Before I give you a link to the code make sure you read Nervana’s blog post Demystifying Deep Reinforcement Learning. There you will learn about Q-learning, which is one of the many ways of doing RL. Also, at this point you already know that neural nets love mini-batches and there you will see what Experience Replay is and how to use it to get you them batches - even in problems where an agent only sees one sample of the environment state at a time.

So here is the link for our code. In that code Keras plays the catch game, where it should catch a single pixel “fruit” using a three pixel “basket”. The fruit falls one pixel per step and the Keras network gets a reward of +1 if it catches the fruit and -1 otherwise. The networks see the entire 10x10 pixels grid as input and outputs three values, each value corresponds to an action (move left, stay, move right). Since these values represent the expected accumulated future reward, we just go greedy and pick the action corresponding to the largest value.

One thing to note though, is that this network is not quite like you in exotic restaurants, it doesn’t take the very same action exploiting what it already knows at every time, once in a while we force system to take a random action. This would be the equivalent of you learning that life is more than just Penang Curry with fried Tempeh by trial and error.

In the link you will also find scripts that plays the game with no random actions and generates the pictures for the animation above.

Enjoy!

FAQ

1) How does this Q-learning thing even work?

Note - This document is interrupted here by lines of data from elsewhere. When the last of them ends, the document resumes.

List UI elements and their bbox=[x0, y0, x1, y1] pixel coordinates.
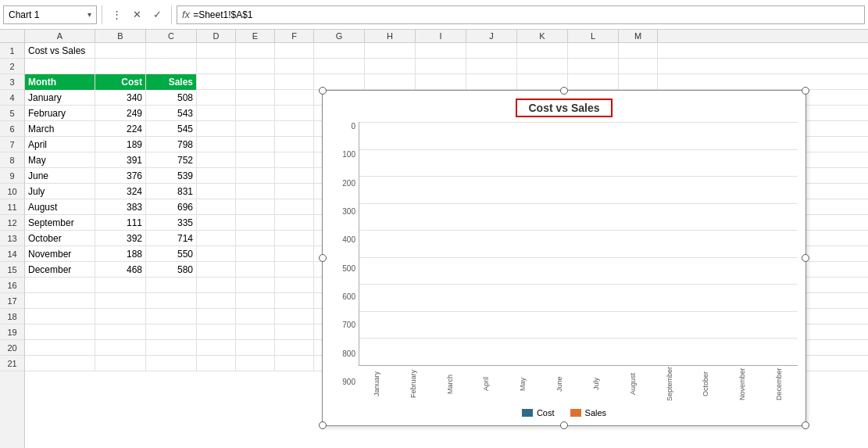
cell-8-5[interactable] bbox=[236, 152, 275, 168]
cell-4-2[interactable]: 340 bbox=[95, 90, 146, 106]
handle-top-center[interactable] bbox=[560, 87, 568, 95]
handle-bottom-left[interactable] bbox=[319, 421, 327, 429]
cell-19-1[interactable] bbox=[25, 324, 95, 340]
cell-12-2[interactable]: 111 bbox=[95, 215, 146, 231]
cell-2-4[interactable] bbox=[197, 59, 236, 74]
cell-8-1[interactable]: May bbox=[25, 152, 95, 168]
cell-13-4[interactable] bbox=[197, 231, 236, 246]
cell-2-3[interactable] bbox=[146, 59, 197, 74]
cell-9-6[interactable] bbox=[275, 168, 314, 184]
cell-2-1[interactable] bbox=[25, 59, 95, 74]
cell-1-5[interactable] bbox=[236, 43, 275, 59]
handle-top-left[interactable] bbox=[319, 87, 327, 95]
cell-5-2[interactable]: 249 bbox=[95, 106, 146, 121]
cell-14-3[interactable]: 550 bbox=[146, 246, 197, 262]
cell-13-6[interactable] bbox=[275, 231, 314, 246]
cell-19-3[interactable] bbox=[146, 324, 197, 340]
cell-21-3[interactable] bbox=[146, 356, 197, 371]
chart-overlay[interactable]: Cost vs Sales 90080070060050040030020010… bbox=[322, 90, 806, 426]
handle-middle-left[interactable] bbox=[319, 254, 327, 262]
cell-20-3[interactable] bbox=[146, 340, 197, 356]
cell-9-5[interactable] bbox=[236, 168, 275, 184]
cell-7-2[interactable]: 189 bbox=[95, 137, 146, 152]
cell-3-10[interactable] bbox=[466, 74, 517, 90]
cell-21-4[interactable] bbox=[197, 356, 236, 371]
cell-5-3[interactable]: 543 bbox=[146, 106, 197, 121]
cell-11-6[interactable] bbox=[275, 199, 314, 215]
row-header-3[interactable]: 3 bbox=[0, 74, 24, 90]
formula-bar[interactable]: fx =Sheet1!$A$1 bbox=[177, 5, 865, 24]
cell-10-3[interactable]: 831 bbox=[146, 184, 197, 199]
col-header-l[interactable]: L bbox=[568, 30, 619, 42]
cell-2-12[interactable] bbox=[568, 59, 619, 74]
cell-4-5[interactable] bbox=[236, 90, 275, 106]
cell-9-2[interactable]: 376 bbox=[95, 168, 146, 184]
cell-1-8[interactable] bbox=[365, 43, 416, 59]
col-header-a[interactable]: A bbox=[25, 30, 95, 42]
cell-11-5[interactable] bbox=[236, 199, 275, 215]
row-header-4[interactable]: 4 bbox=[0, 90, 24, 106]
row-header-7[interactable]: 7 bbox=[0, 137, 24, 152]
cell-9-1[interactable]: June bbox=[25, 168, 95, 184]
cell-13-2[interactable]: 392 bbox=[95, 231, 146, 246]
cell-3-5[interactable] bbox=[236, 74, 275, 90]
cell-3-13[interactable] bbox=[619, 74, 658, 90]
row-header-11[interactable]: 11 bbox=[0, 199, 24, 215]
row-header-8[interactable]: 8 bbox=[0, 152, 24, 168]
cell-16-6[interactable] bbox=[275, 278, 314, 293]
confirm-button[interactable]: ✓ bbox=[148, 5, 166, 24]
cell-16-2[interactable] bbox=[95, 278, 146, 293]
cell-21-5[interactable] bbox=[236, 356, 275, 371]
cell-1-13[interactable] bbox=[619, 43, 658, 59]
cell-10-2[interactable]: 324 bbox=[95, 184, 146, 199]
row-header-13[interactable]: 13 bbox=[0, 231, 24, 246]
cell-7-6[interactable] bbox=[275, 137, 314, 152]
cell-13-3[interactable]: 714 bbox=[146, 231, 197, 246]
cell-1-7[interactable] bbox=[314, 43, 365, 59]
col-header-f[interactable]: F bbox=[275, 30, 314, 42]
cell-2-7[interactable] bbox=[314, 59, 365, 74]
cell-17-3[interactable] bbox=[146, 293, 197, 309]
cell-1-1[interactable]: Cost vs Sales bbox=[25, 43, 95, 59]
cell-4-4[interactable] bbox=[197, 90, 236, 106]
row-header-16[interactable]: 16 bbox=[0, 278, 24, 293]
cell-4-3[interactable]: 508 bbox=[146, 90, 197, 106]
cell-3-3[interactable]: Sales bbox=[146, 74, 197, 90]
cell-15-3[interactable]: 580 bbox=[146, 262, 197, 278]
cell-14-6[interactable] bbox=[275, 246, 314, 262]
col-header-d[interactable]: D bbox=[197, 30, 236, 42]
cell-18-1[interactable] bbox=[25, 309, 95, 324]
cell-12-3[interactable]: 335 bbox=[146, 215, 197, 231]
cell-19-2[interactable] bbox=[95, 324, 146, 340]
cell-17-5[interactable] bbox=[236, 293, 275, 309]
cell-7-3[interactable]: 798 bbox=[146, 137, 197, 152]
cell-13-1[interactable]: October bbox=[25, 231, 95, 246]
row-header-14[interactable]: 14 bbox=[0, 246, 24, 262]
cell-14-5[interactable] bbox=[236, 246, 275, 262]
cell-15-2[interactable]: 468 bbox=[95, 262, 146, 278]
col-header-k[interactable]: K bbox=[517, 30, 568, 42]
cell-18-3[interactable] bbox=[146, 309, 197, 324]
cell-21-1[interactable] bbox=[25, 356, 95, 371]
col-header-c[interactable]: C bbox=[146, 30, 197, 42]
cell-11-2[interactable]: 383 bbox=[95, 199, 146, 215]
cell-7-5[interactable] bbox=[236, 137, 275, 152]
cell-10-4[interactable] bbox=[197, 184, 236, 199]
cell-2-6[interactable] bbox=[275, 59, 314, 74]
cell-9-4[interactable] bbox=[197, 168, 236, 184]
cell-6-5[interactable] bbox=[236, 121, 275, 137]
cell-3-6[interactable] bbox=[275, 74, 314, 90]
row-header-17[interactable]: 17 bbox=[0, 293, 24, 309]
handle-bottom-center[interactable] bbox=[560, 421, 568, 429]
cell-18-5[interactable] bbox=[236, 309, 275, 324]
cell-1-4[interactable] bbox=[197, 43, 236, 59]
cell-19-4[interactable] bbox=[197, 324, 236, 340]
cancel-button[interactable]: ✕ bbox=[127, 5, 146, 24]
cell-20-2[interactable] bbox=[95, 340, 146, 356]
cell-17-2[interactable] bbox=[95, 293, 146, 309]
cell-16-4[interactable] bbox=[197, 278, 236, 293]
row-header-12[interactable]: 12 bbox=[0, 215, 24, 231]
cell-10-5[interactable] bbox=[236, 184, 275, 199]
cell-17-4[interactable] bbox=[197, 293, 236, 309]
cell-3-8[interactable] bbox=[365, 74, 416, 90]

C’mon read the blog post I just mentioned above… Anyway, think like this: the fruit is almost hitting the ground and your model is just one pixel away from a “catching” position. The model will face similar cases many many times. If it decides to stay or move left, it will be punished (imagine it smelling a bunch of rotten fruits in the ground because it was lazy). Thus, it learns to assign a small Q-value (sounds much better than just “output of neural net”, han?) to those two actions whenever it sees that picture as input. But, since catching the fruit also gives a juicy +1 reward, the model will learn to assign a larger Q-value to the “move right” action in that case. This is what minimizing the reward - Q-value error does.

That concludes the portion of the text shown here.